The vocabulary of these facilities varies from country to country, but predominantly across the English-speaking world of the US, UK, and Australia, at least, the differences in styles of and levels of assisted living can often be divided into retirement homes, nursing homes, and hospices.
Whilst ‘old people’s home’ can sometimes refer to a nursing home, it is more commonly applied to retirement homes. These are, in essence, apartment-style residential complexes that specifically cater to retirees and the elderly. Staff are generally on hand to handle basic first aid needs, whilst maintaining clear emergency action plans if an ambulance is ever required, but beyond that, autonomy is largely left up to the individual residents. Retirement homes are also usually well catered to individuals with disabilities, with various accessibility features, such as ramps and lifts in key areas, as well as communal areas for social interaction between residents, as most will, again, be retirees. Retirement homes tend to be paid for like any other private accommodation, albeit more often via rental due to the complications of selling such a property. Retirement homes, such as those that offer assisted living in Brick NJ, for example, often aim to provide a consistently vibrant and dynamic environment to their residents.
Nursing homes are what many think of when they imagine ‘care homes’, especially in the UK. These offer more intensive medical assistance on an ongoing basis, with specifically trained staff on hand 24/7. This is because many of these residents have more severe mobility issues and/or psychiatric disorders, dementia being one of the most common, usually as a result of their age. Nursing homes are not hospitals, however, and so there is usually a clear emergency action plan to transfer patients to a hospital in the event of medical emergencies. Care homes also require a much higher degree of housekeeping than does a retirement home, the responsibility of which falls on its staff, rather than on its residents, who may be unable to fulfil such functions themselves.
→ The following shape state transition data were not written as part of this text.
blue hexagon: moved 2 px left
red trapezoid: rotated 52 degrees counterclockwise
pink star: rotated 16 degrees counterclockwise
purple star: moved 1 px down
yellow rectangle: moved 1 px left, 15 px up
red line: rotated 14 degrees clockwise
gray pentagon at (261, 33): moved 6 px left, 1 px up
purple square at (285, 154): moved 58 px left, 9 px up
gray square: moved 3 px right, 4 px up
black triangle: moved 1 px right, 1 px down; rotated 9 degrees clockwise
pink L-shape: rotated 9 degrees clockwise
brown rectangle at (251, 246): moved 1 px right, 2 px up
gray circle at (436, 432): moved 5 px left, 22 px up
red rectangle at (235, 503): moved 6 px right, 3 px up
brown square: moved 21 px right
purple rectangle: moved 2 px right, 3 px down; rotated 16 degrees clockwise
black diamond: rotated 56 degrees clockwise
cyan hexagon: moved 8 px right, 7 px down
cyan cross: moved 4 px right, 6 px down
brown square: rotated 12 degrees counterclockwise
It is in nursing homes, particularly, that one usually sees an abundance of physical, occupational, and, occasionally, speech-language therapies. Nursing homes work on the principles of both preventative and curative treatment, where medical practitioners seek to preserve life and prevent further injury for those with more extensive care needs.
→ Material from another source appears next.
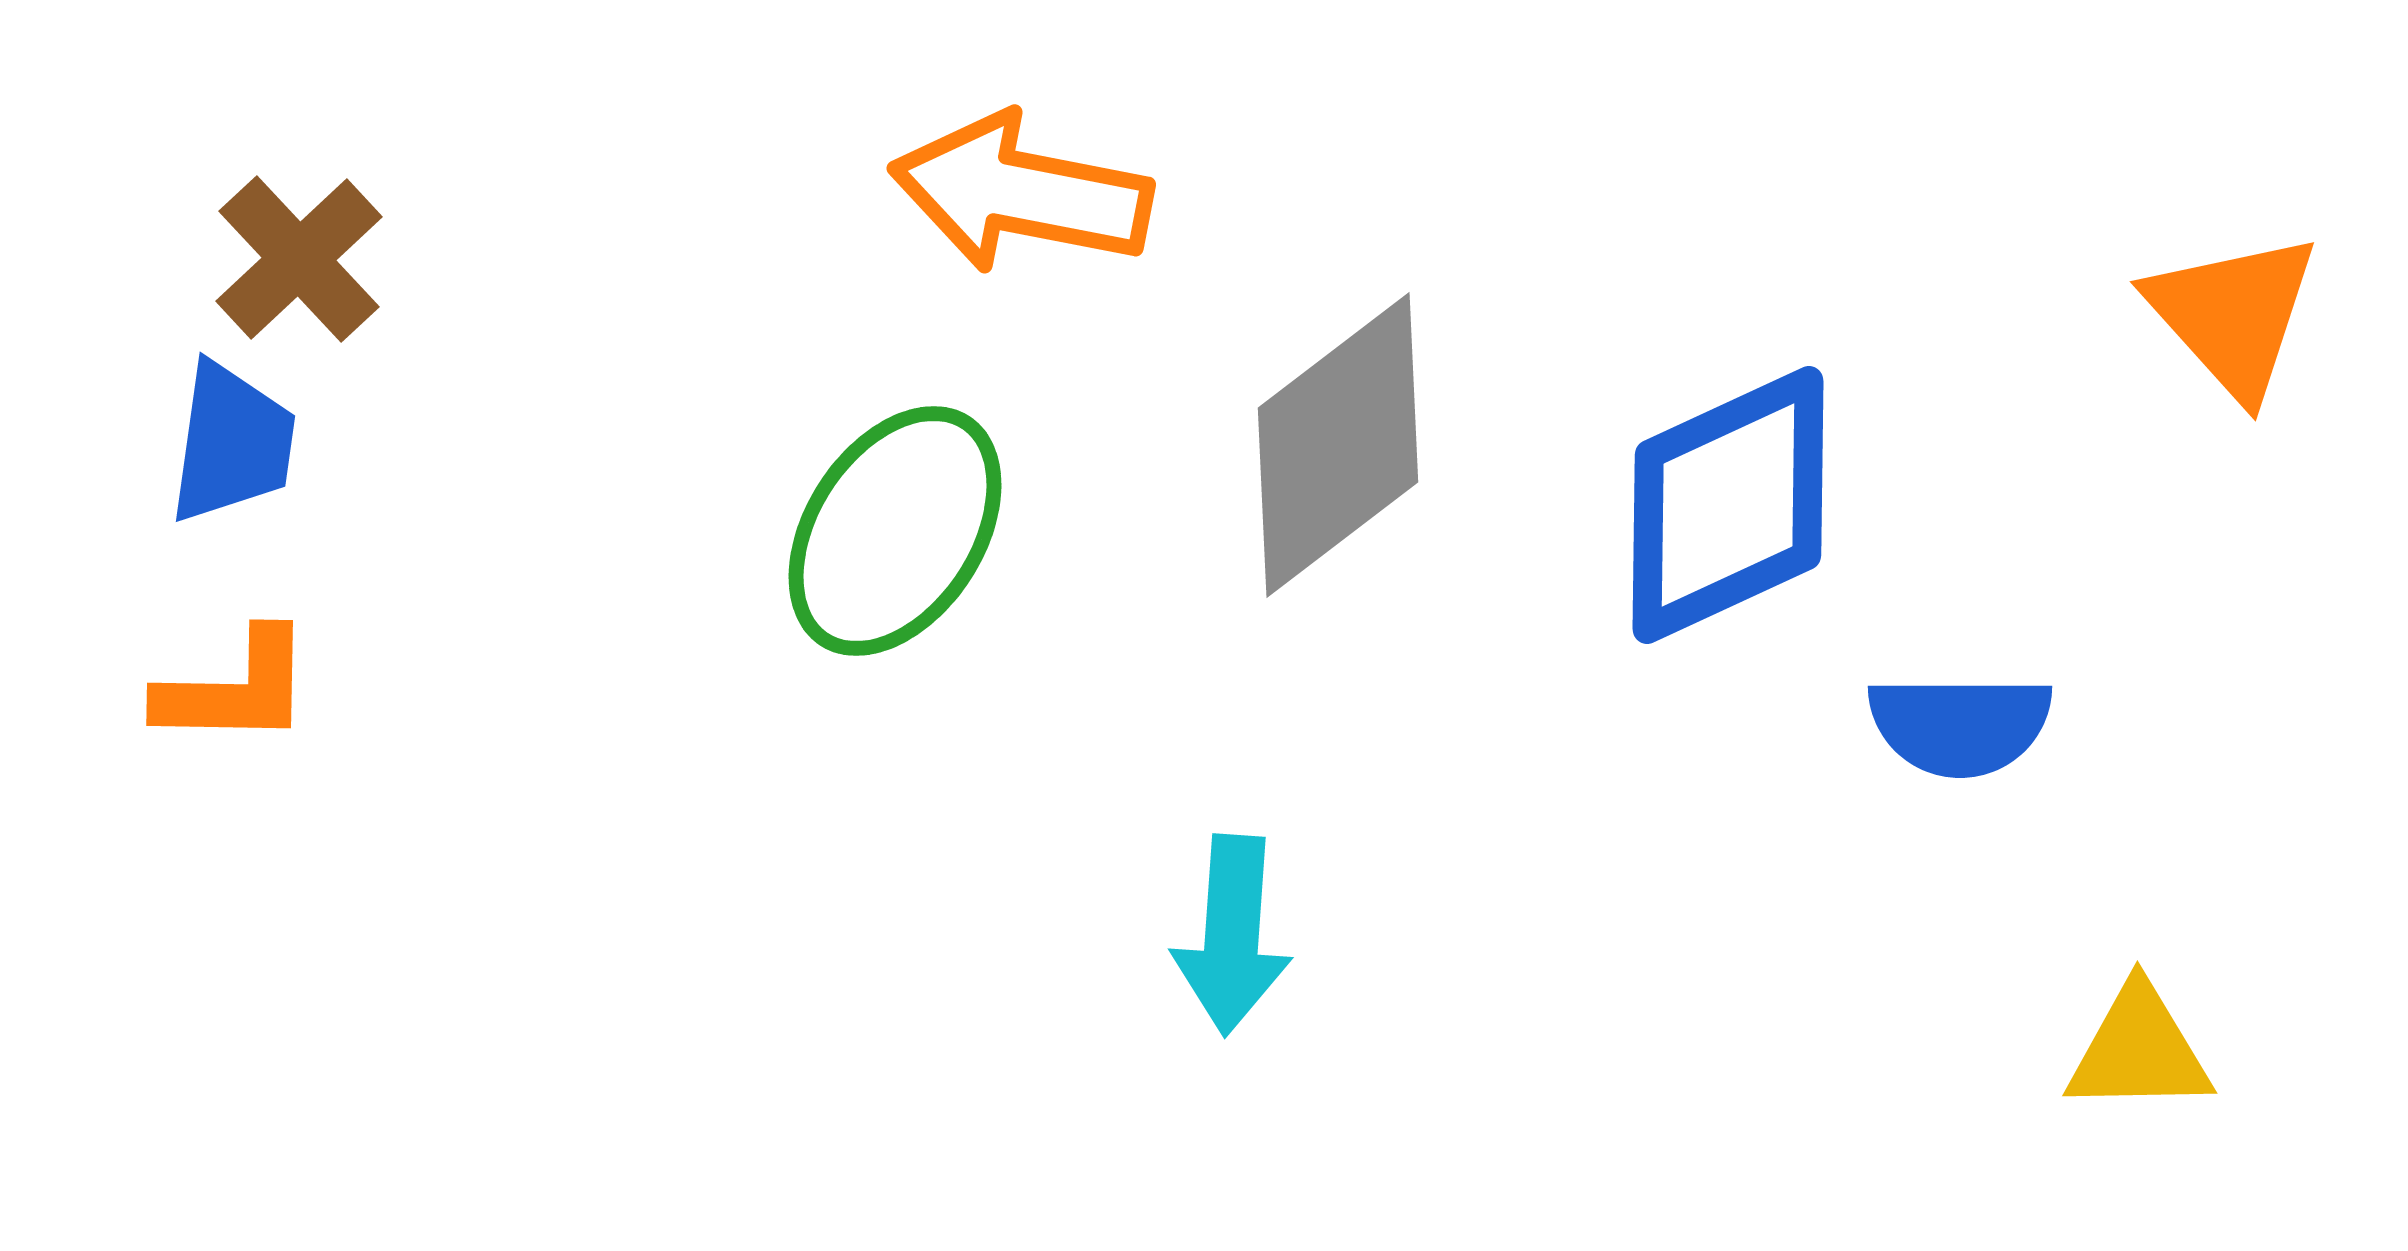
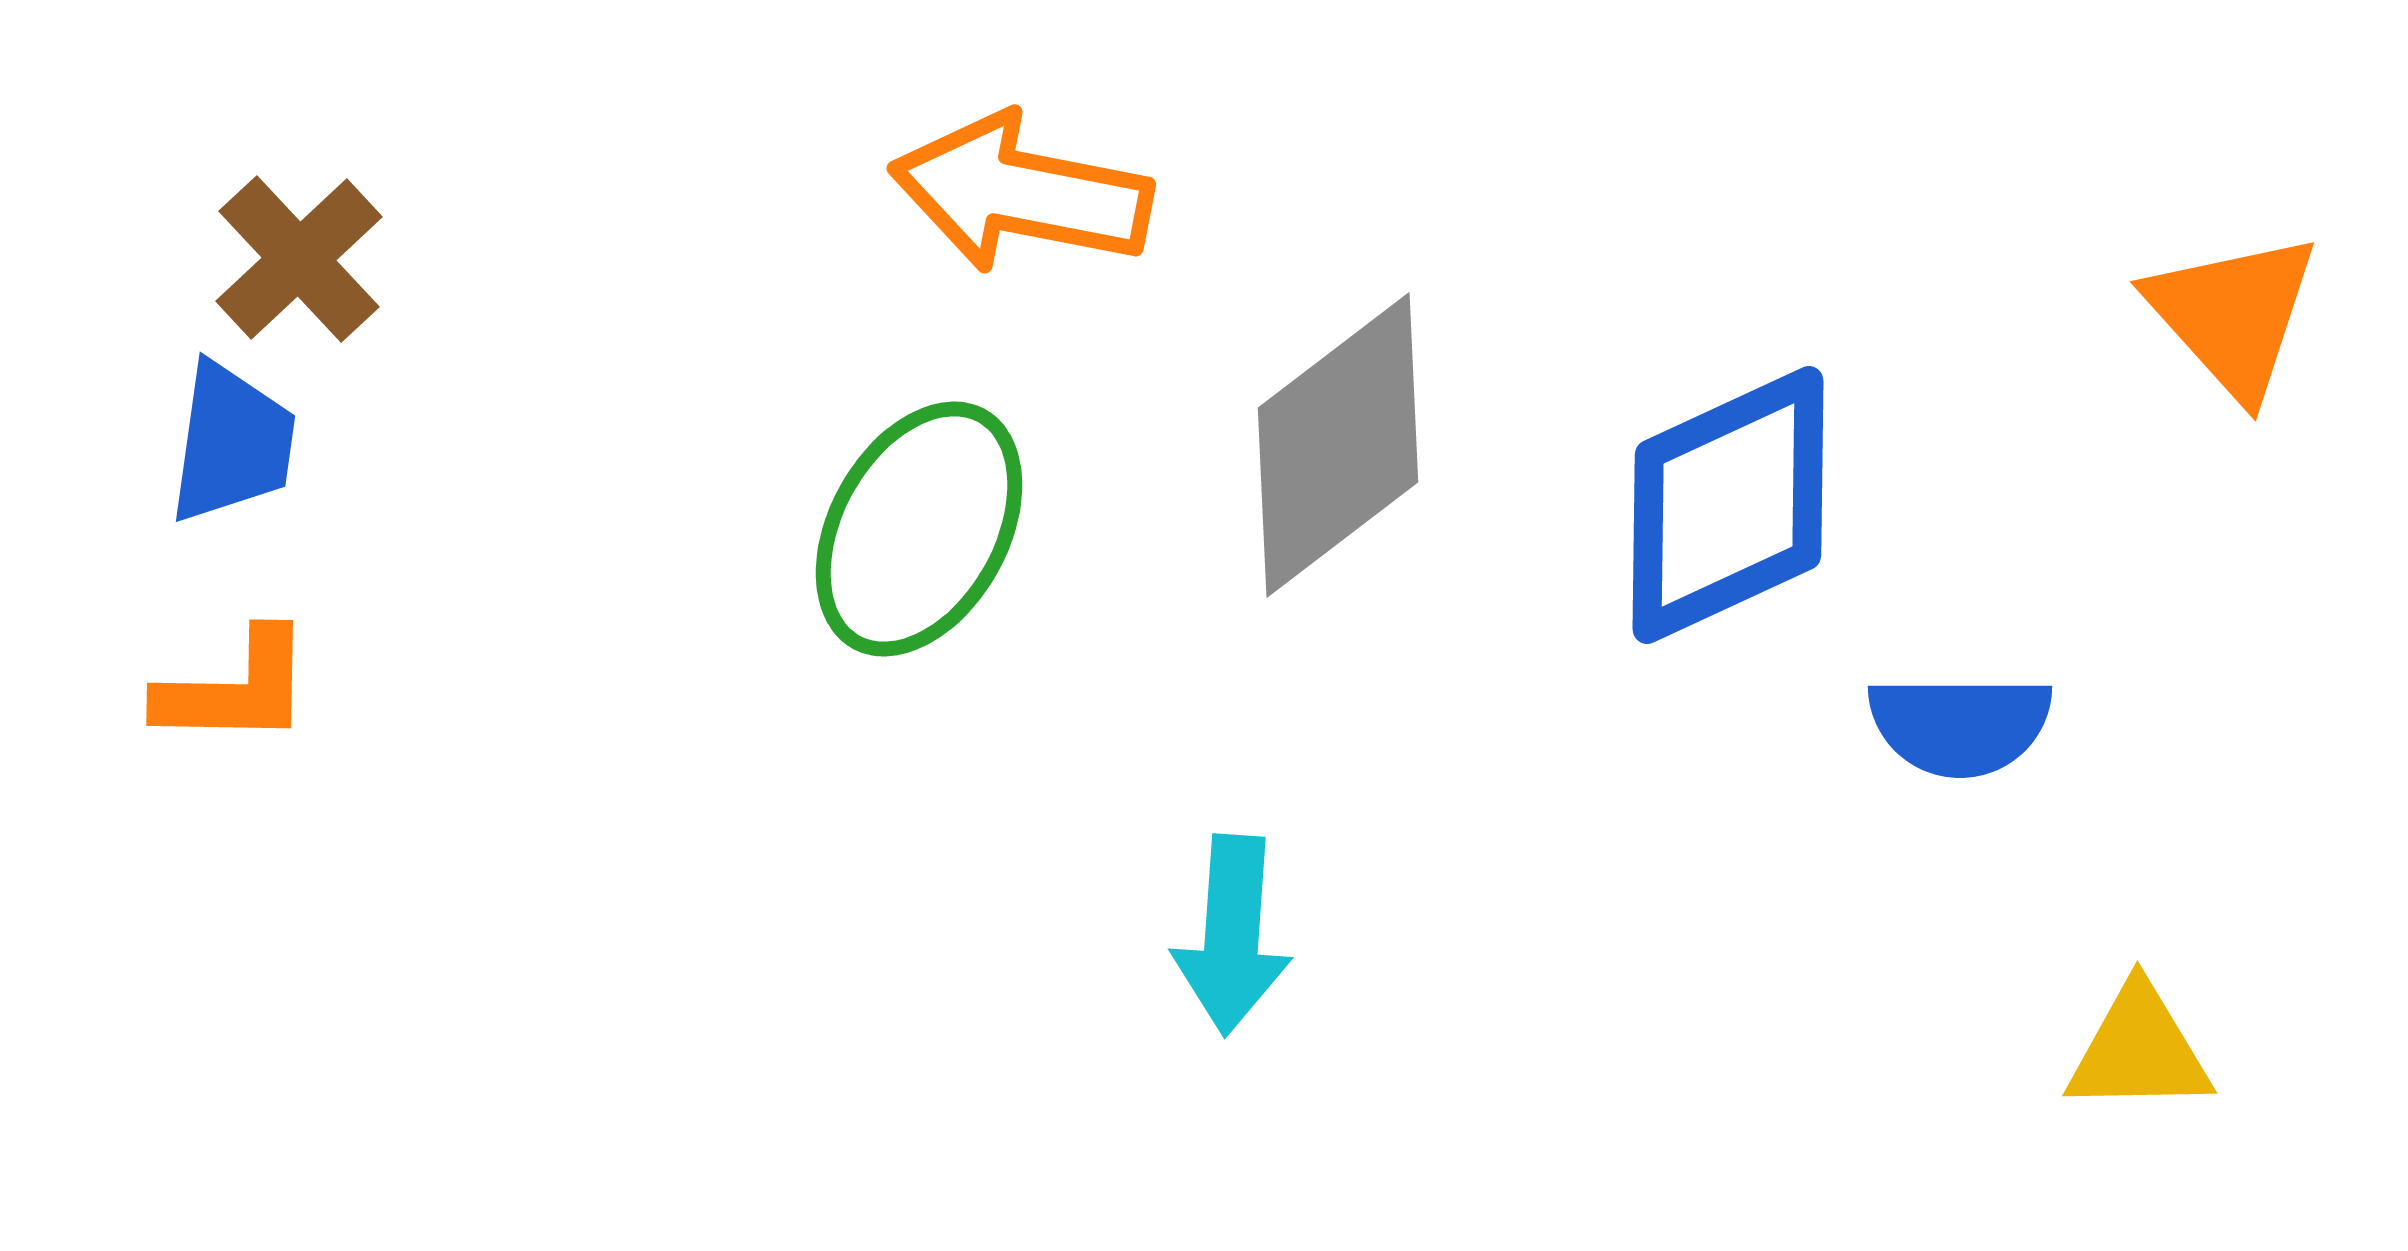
green ellipse: moved 24 px right, 2 px up; rotated 4 degrees counterclockwise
Hospices concern end-of-life care and are catered for patients who have been diagnosed with terminal illnesses for whom there is little to no hope of recovery. Hospices apply palliative care to patients to optimize quality of life, whilst mitigating physical and/or psychological suffering, rather than promoting a recovery which is not realistically achievable. Like retirement homes, they are usually aimed at being as vibrant as possible, as there is little to be gained under these circumstances in preserving life beyond the natural progression of the terminal disease. Hospices generally take on patients who have been diagnosed with terminal illnesses with a time frame of six months or less life expectancy. Typically, they are funded primarily through charities.